A construção de instrumentos, por mais que se aprimore com ferramentas de precisão e pelo domínio de materiais, ainda é mérito do artesão

TEXTO Carlos Eduardo Amaral

01 de Abril de 2015

Pintura representando Antonio Stradivari e seu mítico violino

Pintura representando Antonio Stradivari e seu mítico violino

Imagem Reprodução

[conteúdo vinculado à reportagem especial | ed. 172 | abr 2015]

Por suas propriedades tanto físicas quanto etéreas,
a música atinge nossos sentidos, emoções e espírito. Sua mais primária fonte, porém, quando não é a voz humana, é um objeto que, como qualquer artefato na maioria das civilizações, invariavelmente passa por uma gama infinita de modificações, adaptações e evoluções técnicas ao largo do tempo. Desde a Pré-História, a música faz parte da vida social do homem e, pelo menos desde Pitágoras – que viveu no século 6 a.C., na Grécia Antiga –, sabe-se que um mínimo de proporções matemáticas rege as relações entre as notas musicais.

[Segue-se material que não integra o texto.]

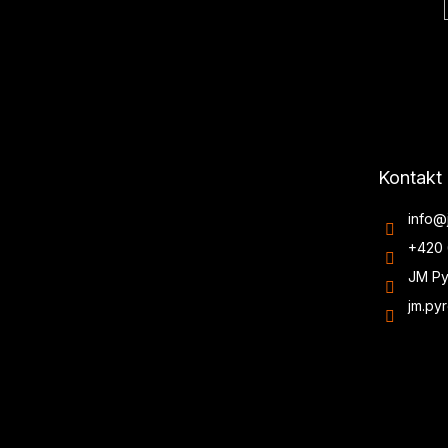
Kontakt
info
@
+420 
JM Py
jm.py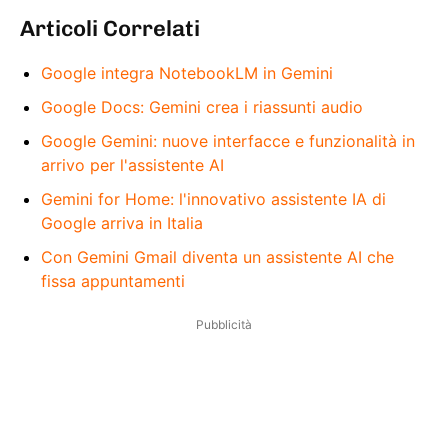
Articoli Correlati
Google integra NotebookLM in Gemini
Google Docs: Gemini crea i riassunti audio
Google Gemini: nuove interfacce e funzionalità in
arrivo per l'assistente AI
Gemini for Home: l'innovativo assistente IA di
Google arriva in Italia
Con Gemini Gmail diventa un assistente AI che
fissa appuntamenti
Pubblicità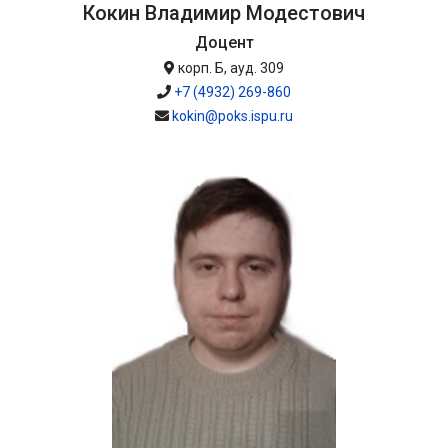
Кокин Владимир Модестович
Доцент
корп. Б, ауд. 309
+7 (4932) 269-860
kokin@poks.ispu.ru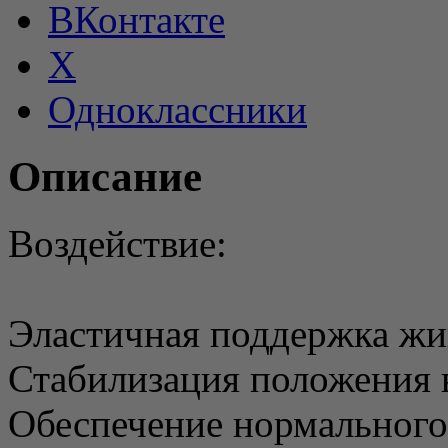
ВКонтакте
X
Одноклассники
Описание
Воздействие:
Эластичная поддержка жи
Стабилизация положения 
Обеспечение нормального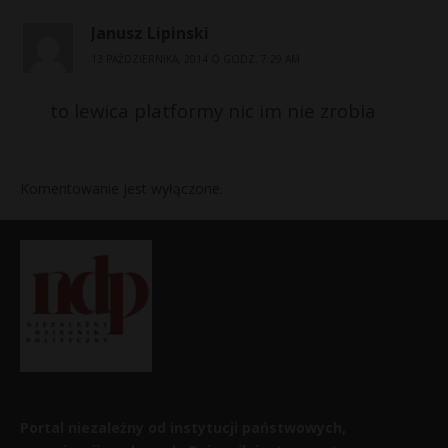
Janusz Lipinski
13 PAŹDZIERNIKA, 2014 O GODZ. 7:29 AM
to lewica platformy nic im nie zrobia
Komentowanie jest wyłączone.
Portal niezależny od instytucji państwowych,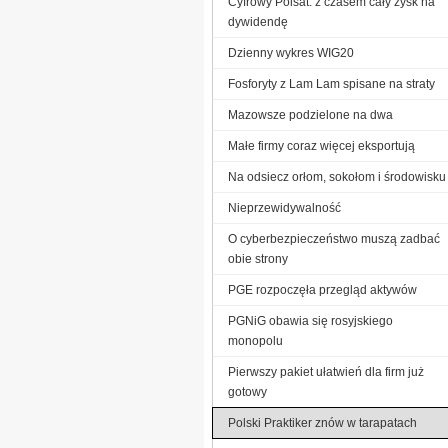
Cyfrowy Polsat: z czasem cały zysk na
dywidendę
Dzienny wykres WIG20
Fosforyty z Lam Lam spisane na straty
Mazowsze podzielone na dwa
Małe firmy coraz więcej eksportują
Na odsiecz orłom, sokołom i środowisku
Nieprzewidywalność
O cyberbezpieczeństwo muszą zadbać
obie strony
PGE rozpoczęła przegląd aktywów
PGNiG obawia się rosyjskiego
monopolu
Pierwszy pakiet ułatwień dla firm już
gotowy
Polski Praktiker znów w tarapatach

Essas proporções determinaram certa padronização na confecção de instrumentos, mas apenas na Idade Média a construção deles tornou-se um mister na Europa Ocidental, isto é, uma profissão com segredos próprios, local de trabalho definido e demanda de mercado (menestréis, bardos, clérigos instrumentistas etc.). Os construtores de alaúdes estavam entre os que se propagaram com mais sucesso, e do nome desse instrumento em francês, luth, é que surgiu o nome da profissão: luthier ou, na forma aportuguesada, lutiê – depois aplicado, por extensão, aos construtores de demais instrumentos, mais particularmente aos de cordas (exceto o piano, que nasceu já no contexto da Revolução Industrial).

Os tratados de construção de instrumentos escritos na Renascença e no Barroco permitiram que houvesse uma padronização em sentido estrito, pela qual os lutiês empregavam os mesmos tipos de material, tamanho, traçado e pormenores como moldagem, serragem, envernizamento, secagem, montagem e colagem. Essa consensualização da maneira de se construir um instrumento musical teve particular sucesso, como é notório entre admiradores e profissionais da música clássica no mundo inteiro, na cidade italiana de Cremona, na região da Lombardia, a partir do século 17, onde prosperaram os lutiês mais renomados da história, Nicola Amati (1596–1684) e seus dois alunos mais famosos, Andrea Guarneri (1626-1698) e Antonio Stradivari (1644–1737).

A despeito de minúcias quanto à individualidade do timbre dado pelos vernizes e cordas de cada um desses artesãos, a estabilidade da forma e a alta qualidade do som dos instrumentos cremonenses ganharam conceito em toda a Europa e garantiram ao violino – e ao restante de sua família, que inclui a viola, o violoncelo e o contrabaixo – a disseminação em larga escala e a presença constante em conjuntos e orquestras de câmara, em desfavor da família da violas da gamba, de menor potência e brilho sonoros.

De presença constante, não tardou para que o violino e sua família, hoje chamada genericamente de “famílias das cordas” (ou “cordas friccionadas”), se consolidassem como o consort (conjunto de instrumentos aparentados) ideal para servir de coluna dorsal a um conjunto maior, a orquestra sinfônica, que tomou corpo na primeira metade do século 18 e desenvolveu linguagem própria graças às experiências musicais dos compositores ligados à Orquestra de Mannheim, na Alemanha.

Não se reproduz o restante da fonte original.